I mentioned above that the infant could have an airway obstruction. If you have an infant that swallows something – and you come to help, remember that they won’t put their hands on their throat, but you need to act QUICKLY. Check the mouth for an object, then put your hand over the baby’s jaw, turn him (or her) over – face down against your extended leg, and deliver 5 back blows moderately against the mid back. If no breathing, grab the back of the head, turn the infant over (still tilted downward), and deliver 5 chest trusts (similar to CPR compressions). Repeat this process until the object comes out, the infant starts to breath (cry) or goes unconscious. We want for you NOT to perform CPR during a choking episode. Perform your back blows and chest thrusts well enough to get the object out within 1-2 cycles.
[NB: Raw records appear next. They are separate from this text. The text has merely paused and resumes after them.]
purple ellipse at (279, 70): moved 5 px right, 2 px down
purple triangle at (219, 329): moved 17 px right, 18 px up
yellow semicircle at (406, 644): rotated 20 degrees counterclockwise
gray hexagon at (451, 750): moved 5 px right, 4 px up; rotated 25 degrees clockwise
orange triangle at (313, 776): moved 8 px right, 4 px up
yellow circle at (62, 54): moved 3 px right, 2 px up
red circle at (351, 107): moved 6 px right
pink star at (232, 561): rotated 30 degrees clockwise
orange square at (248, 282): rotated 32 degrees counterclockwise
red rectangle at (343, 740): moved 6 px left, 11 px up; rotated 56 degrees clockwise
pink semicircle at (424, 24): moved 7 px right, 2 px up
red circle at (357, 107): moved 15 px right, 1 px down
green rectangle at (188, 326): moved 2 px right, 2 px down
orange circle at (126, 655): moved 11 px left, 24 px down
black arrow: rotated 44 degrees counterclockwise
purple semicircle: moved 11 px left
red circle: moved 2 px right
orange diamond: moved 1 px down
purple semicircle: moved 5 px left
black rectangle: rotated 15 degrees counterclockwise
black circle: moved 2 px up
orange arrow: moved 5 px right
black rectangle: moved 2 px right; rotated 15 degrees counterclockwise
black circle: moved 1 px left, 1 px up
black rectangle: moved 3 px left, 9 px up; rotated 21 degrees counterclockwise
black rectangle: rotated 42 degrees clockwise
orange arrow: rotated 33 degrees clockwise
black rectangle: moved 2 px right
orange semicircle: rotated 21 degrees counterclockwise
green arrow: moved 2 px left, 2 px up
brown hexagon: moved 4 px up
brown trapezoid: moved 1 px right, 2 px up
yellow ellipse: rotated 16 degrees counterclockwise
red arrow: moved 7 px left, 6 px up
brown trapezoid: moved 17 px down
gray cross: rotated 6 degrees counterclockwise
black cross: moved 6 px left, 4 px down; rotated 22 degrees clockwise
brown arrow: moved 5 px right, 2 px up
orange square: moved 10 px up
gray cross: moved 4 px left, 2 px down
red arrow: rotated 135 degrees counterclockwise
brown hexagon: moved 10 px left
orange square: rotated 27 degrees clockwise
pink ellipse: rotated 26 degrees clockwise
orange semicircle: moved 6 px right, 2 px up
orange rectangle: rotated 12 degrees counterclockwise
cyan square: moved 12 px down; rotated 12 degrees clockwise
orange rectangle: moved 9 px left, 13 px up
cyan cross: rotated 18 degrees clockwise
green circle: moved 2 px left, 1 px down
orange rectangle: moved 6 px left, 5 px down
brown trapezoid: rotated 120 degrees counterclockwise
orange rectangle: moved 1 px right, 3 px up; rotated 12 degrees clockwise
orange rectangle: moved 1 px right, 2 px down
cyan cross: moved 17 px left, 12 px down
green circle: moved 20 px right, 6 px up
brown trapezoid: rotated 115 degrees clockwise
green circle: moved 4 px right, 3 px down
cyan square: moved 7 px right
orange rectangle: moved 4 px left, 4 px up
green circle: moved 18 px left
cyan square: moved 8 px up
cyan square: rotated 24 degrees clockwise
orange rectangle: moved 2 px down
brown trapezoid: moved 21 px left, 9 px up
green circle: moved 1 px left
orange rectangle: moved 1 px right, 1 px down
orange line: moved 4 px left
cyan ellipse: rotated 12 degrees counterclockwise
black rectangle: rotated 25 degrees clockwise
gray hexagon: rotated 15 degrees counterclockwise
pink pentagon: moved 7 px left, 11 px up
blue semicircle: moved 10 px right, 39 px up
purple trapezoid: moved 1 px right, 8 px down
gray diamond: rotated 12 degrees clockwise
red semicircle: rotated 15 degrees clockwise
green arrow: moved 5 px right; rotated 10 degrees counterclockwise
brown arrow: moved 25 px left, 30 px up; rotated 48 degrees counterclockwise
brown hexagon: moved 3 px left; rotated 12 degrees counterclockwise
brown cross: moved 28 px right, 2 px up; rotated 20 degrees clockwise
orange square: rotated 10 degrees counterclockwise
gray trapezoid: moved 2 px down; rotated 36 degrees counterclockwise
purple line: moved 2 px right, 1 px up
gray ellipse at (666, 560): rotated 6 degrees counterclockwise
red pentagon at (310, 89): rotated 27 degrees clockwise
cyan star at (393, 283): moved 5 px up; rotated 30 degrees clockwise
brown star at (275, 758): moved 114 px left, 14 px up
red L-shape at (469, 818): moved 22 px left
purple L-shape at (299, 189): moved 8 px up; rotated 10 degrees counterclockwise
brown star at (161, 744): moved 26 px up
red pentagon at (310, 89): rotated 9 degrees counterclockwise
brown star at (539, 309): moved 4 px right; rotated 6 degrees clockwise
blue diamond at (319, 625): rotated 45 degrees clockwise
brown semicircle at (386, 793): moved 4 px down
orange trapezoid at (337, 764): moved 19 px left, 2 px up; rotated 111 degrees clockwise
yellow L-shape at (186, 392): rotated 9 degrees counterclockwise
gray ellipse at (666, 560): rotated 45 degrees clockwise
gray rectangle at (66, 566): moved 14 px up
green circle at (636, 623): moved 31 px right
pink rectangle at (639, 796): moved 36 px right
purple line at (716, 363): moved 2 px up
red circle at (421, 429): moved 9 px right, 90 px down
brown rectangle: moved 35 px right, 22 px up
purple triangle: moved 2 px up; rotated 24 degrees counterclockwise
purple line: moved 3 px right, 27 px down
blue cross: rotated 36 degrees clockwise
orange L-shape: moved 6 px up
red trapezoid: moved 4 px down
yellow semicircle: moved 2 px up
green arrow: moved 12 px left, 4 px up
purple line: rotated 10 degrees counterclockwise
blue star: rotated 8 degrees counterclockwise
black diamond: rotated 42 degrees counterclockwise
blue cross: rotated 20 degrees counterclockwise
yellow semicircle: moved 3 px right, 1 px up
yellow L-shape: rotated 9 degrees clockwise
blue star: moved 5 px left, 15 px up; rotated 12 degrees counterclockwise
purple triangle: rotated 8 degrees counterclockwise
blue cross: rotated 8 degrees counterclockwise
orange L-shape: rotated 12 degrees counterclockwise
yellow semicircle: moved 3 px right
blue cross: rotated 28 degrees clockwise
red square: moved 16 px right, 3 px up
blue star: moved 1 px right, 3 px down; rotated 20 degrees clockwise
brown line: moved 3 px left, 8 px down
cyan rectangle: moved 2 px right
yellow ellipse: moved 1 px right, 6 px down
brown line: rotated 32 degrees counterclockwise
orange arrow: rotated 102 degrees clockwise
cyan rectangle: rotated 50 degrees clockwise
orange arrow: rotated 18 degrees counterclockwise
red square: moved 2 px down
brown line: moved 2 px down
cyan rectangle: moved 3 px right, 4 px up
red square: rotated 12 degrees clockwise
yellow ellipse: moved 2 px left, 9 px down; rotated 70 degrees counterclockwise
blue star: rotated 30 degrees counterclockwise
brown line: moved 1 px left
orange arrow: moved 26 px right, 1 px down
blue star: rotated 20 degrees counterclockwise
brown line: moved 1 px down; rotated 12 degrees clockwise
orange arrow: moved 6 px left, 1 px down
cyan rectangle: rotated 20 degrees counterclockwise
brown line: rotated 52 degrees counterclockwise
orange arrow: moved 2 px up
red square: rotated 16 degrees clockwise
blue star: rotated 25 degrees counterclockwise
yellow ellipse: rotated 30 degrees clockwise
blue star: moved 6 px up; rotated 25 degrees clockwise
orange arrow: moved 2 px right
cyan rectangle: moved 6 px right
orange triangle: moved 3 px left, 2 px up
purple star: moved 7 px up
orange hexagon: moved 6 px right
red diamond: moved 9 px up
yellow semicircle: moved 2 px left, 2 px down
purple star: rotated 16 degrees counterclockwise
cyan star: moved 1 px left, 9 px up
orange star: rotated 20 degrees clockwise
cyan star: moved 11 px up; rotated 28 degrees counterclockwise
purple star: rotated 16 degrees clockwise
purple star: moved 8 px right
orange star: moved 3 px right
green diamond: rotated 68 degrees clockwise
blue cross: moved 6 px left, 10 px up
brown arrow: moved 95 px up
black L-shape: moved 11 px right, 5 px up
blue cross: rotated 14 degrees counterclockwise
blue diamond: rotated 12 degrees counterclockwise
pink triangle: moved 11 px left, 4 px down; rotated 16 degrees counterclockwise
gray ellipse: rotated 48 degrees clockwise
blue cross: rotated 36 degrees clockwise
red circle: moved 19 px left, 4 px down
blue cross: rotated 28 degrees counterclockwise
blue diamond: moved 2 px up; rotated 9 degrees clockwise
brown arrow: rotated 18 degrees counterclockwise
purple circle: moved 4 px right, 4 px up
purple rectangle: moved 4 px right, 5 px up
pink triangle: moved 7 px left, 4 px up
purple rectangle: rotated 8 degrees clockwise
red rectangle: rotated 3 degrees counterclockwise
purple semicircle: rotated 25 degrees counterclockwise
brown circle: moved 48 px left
#8 - REDUCING THE RISK OF A HEART ATTACK - Are there any techniques that may reduce the likelihood of having a heart attack? With all of the complicated medical terminology and techniques, it may seem like there is really nothing that can be done. However, if we look back into some writings from years back (Prevention in the 1960s and 70s), and current information - we can come up with the following information for clients who may have one or more heart risk factors:
1. Reduce body weight - this includes body fat, not just overall weight. For every 5 lb. of weight loss, you reduce your risk
2. Reduce vascular inflammation - the new "cholesterol" is inflammatory foods - which causes problems in vessels. Dramatically changing the diet to a low inflammatory regime can really reduce heart risks. This includes reducing alcohol, diary products, and sugar foods. All produce high levels of inflammation in almost everyone.
3. Drink water before bed. Sounds simple, but because the heart beats slower during sleep, being less viscous (thick) can make pumping easier. One of those simple suggestions that may play a powerful role.
4. Take your vitamins. No matter what some people think, the heart needs nourishment. It beats thousands of times a day. Taking supplements of Vitamin C, B complex, and Co-Enzyme Q-10 are very beneficial for heart function.
5. Get regular exercise. And not walking. Taking a page from personal training and practicing interval training, strength training, and cross training will have a much more beneficial impact on heart function.
6. Lastly - Regulate your heart rate. I know what you're thinking - it can't be done. It is being done by people who meditate and practice biofeedback every day. It just takes time. You can do it in the morning, during yoga class, at work, or when you go to bed. Just breathe deep and tell your heart to relax and slow down. Over time your sympathetic nervous system will become stronger, and your 78 bpm heart rate at rest could reduce to 58.